Have you considered the case where the instructions inside the bundle have two uses of RegB, but only one of them is tied with RegA? I think it is almost impossible to handle that optimally given only the summarised information that you get from the operands of the BUNDLE. It might be worth adding a test case like that, just to check that we don't crash and still generate well formed MIR.

The fundamental question here is, can processTiedPairs really operate at the BUNDLE level (and then fix up the instructions inside)? Or is it going to have to operate on the individual instructions (and then fix up the summary information on the BUNDLE)?
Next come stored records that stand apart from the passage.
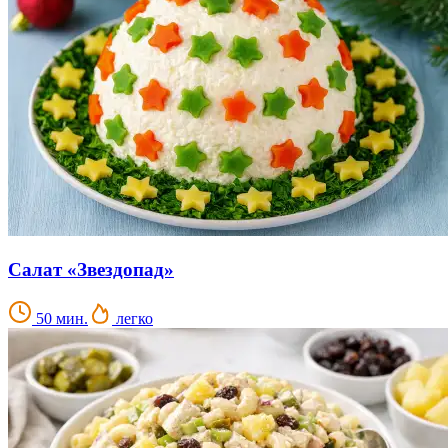
Салат «Звездопад»
50 мин.
легко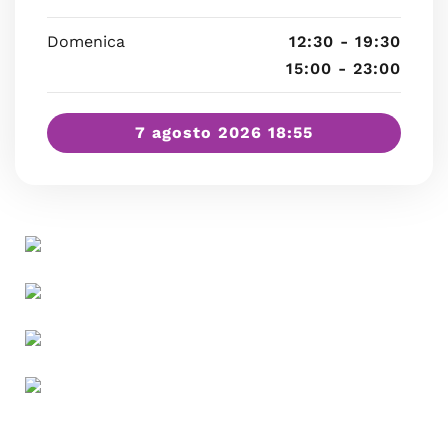
Domenica
12:30 - 19:30
15:00 - 23:00
7 agosto 2026 18:55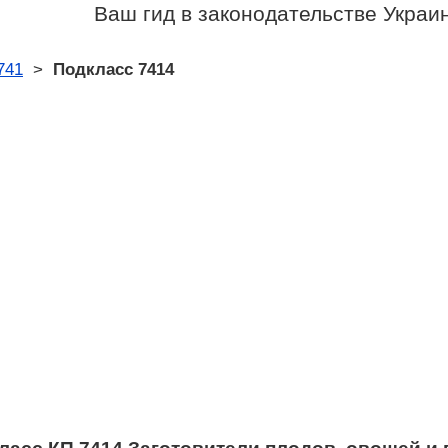
Ваш гид в законодательстве Украи
741
>
Подкласс 7414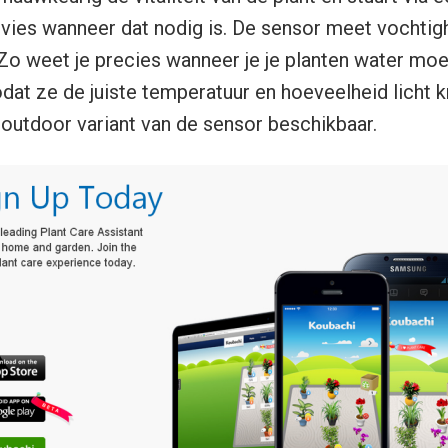
ies wanneer dat nodig is. De sensor meet vochtig
t. Zo weet je precies wanneer je je planten water mo
odat ze de juiste temperatuur en hoeveelheid licht kr
 outdoor variant van de sensor beschikbaar.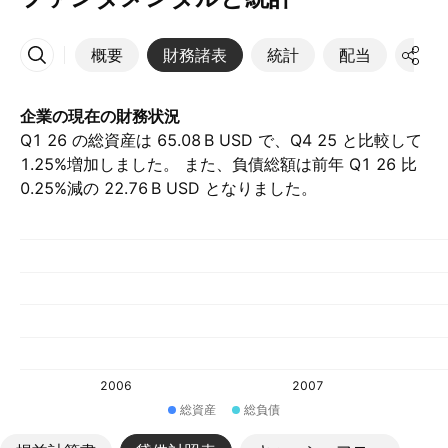
概要
財務諸表
統計
配当
決算
その他
企業の現在の財務状況
Q1 26 の総資産は ‪65.08 B‬ USD で、Q4 25 と比較して
1.25%増加しました。 また、負債総額は前年 Q1 26 比
0.25%減の ‪22.76 B‬ USD となりました。
2006
2007
総資産
総負債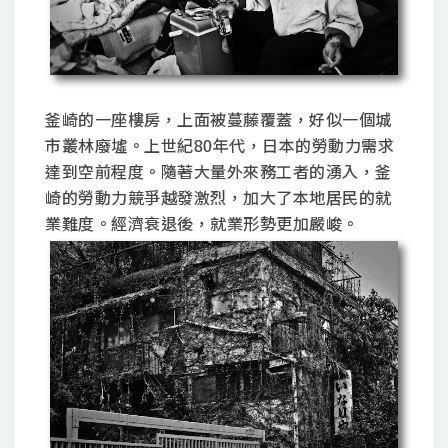
釜崎的一座樓房，上面被蔓藤覆蓋，好似一個城
市叢林廢墟。上世紀80年代，日本的勞動力需求
達到空前程度。隨著大量外來務工者的湧入，釜
崎的勞動力競爭越發激烈，加大了本地居民的就
業難度。經濟衰退後，就業形勢更加嚴峻。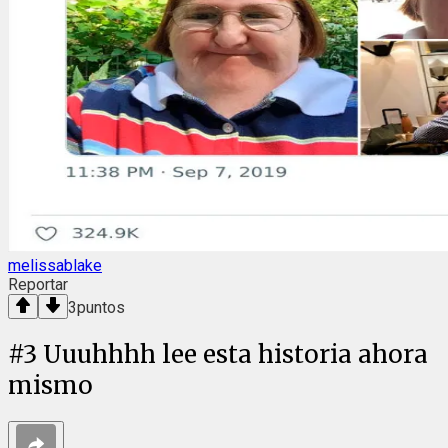
melissablake
Reportar
3
puntos
#
3
Uuuhhhh lee esta historia ahora
mismo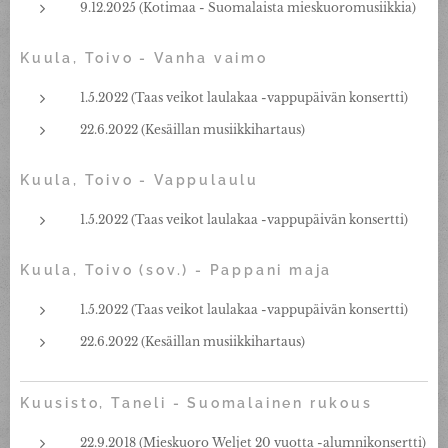
9.12.2025 (Kotimaa - Suomalaista mieskuoromusiikkia)
Kuula, Toivo - Vanha vaimo
1.5.2022 (Taas veikot laulakaa -vappupäivän konsertti)
22.6.2022 (Kesäillan musiikkihartaus)
Kuula, Toivo - Vappulaulu
1.5.2022 (Taas veikot laulakaa -vappupäivän konsertti)
Kuula, Toivo (sov.) - Pappani maja
1.5.2022 (Taas veikot laulakaa -vappupäivän konsertti)
22.6.2022 (Kesäillan musiikkihartaus)
Kuusisto, Taneli - Suomalainen rukous
22.9.2018 (Mieskuoro Weljet 20 vuotta -alumnikonsertti)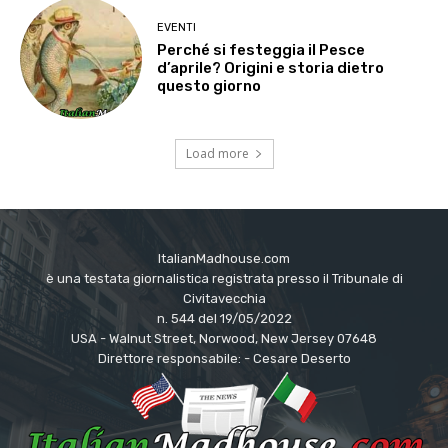
EVENTI
Perché si festeggia il Pesce
d’aprile? Origini e storia dietro
questo giorno
Load more
ItalianMadhouse.com
è una testata giornalistica registrata presso il Tribunale di
Civitavecchia
n. 544 del 19/05/2022
USA - Walnut Street, Norwood, New Jersey 07648
Direttore responsabile: - Cesare Deserto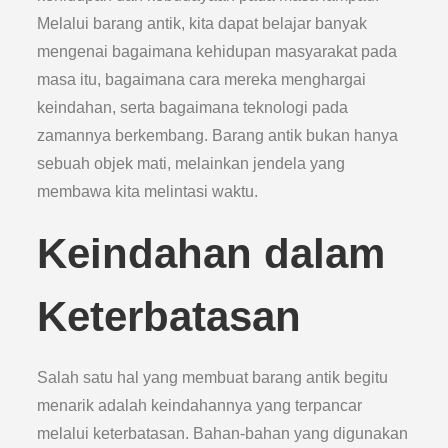
Melalui barang antik, kita dapat belajar banyak
mengenai bagaimana kehidupan masyarakat pada
masa itu, bagaimana cara mereka menghargai
keindahan, serta bagaimana teknologi pada
zamannya berkembang. Barang antik bukan hanya
sebuah objek mati, melainkan jendela yang
membawa kita melintasi waktu.
Keindahan dalam
Keterbatasan
Salah satu hal yang membuat barang antik begitu
menarik adalah keindahannya yang terpancar
melalui keterbatasan. Bahan-bahan yang digunakan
jayfoad · 2025-11-06T11:32:53Z

llvm/lib/CodeGen/TwoAddressInstructionPass.cpp

+            assert(
+                MO.getSubReg() == 0 &&
+                "tied subregister uses in bundled instructions not supported");
+            MO.setReg(RegA);


The non-bundle code replaces a use of RegB.SubRegB with RegA, so maybe it makes more sense to do exactly the same here?

Suggested change

assert(

MO.getSubReg() == 0 &&

"tied subregister uses in bundled instructions not supported");

MO.setReg(RegA);

assert(

MO.getSubReg() == SubRegB &&

"tied subregister uses in bundled instructions not supported");

MO.setReg(RegA);

MO.setSubReg(0);

I played around with this but it got very confusing to me even in the restricted use case that I described in the other comment. I'd prefer to just keep this more restrictive for now, and if we find later on that supporting subregisters is beneficial we relax it separately.

Then maybe assert that MO.getSubReg() == 0 && SubRegB == 0? Otherwise this code will replace a use of one reg with a use of another reg with a different size.

nhaehnle · 2025-11-06T17:02:50Z

Have you considered the case where the instructions inside the bundle have two uses of RegB, but only one of them is tied with RegA? I think it is almost impossible to handle that optimally given only the summarised information that you get from the operands of the BUNDLE. It might be worth adding a test case like that, just to check that we don't crash and still generate well formed MIR.

The fundamental question here is, can processTiedPairs really operate at the BUNDLE level (and then fix up the instructions inside)? Or is it going to have to operate on the individual instructions (and then fix up the summary information on the BUNDLE)?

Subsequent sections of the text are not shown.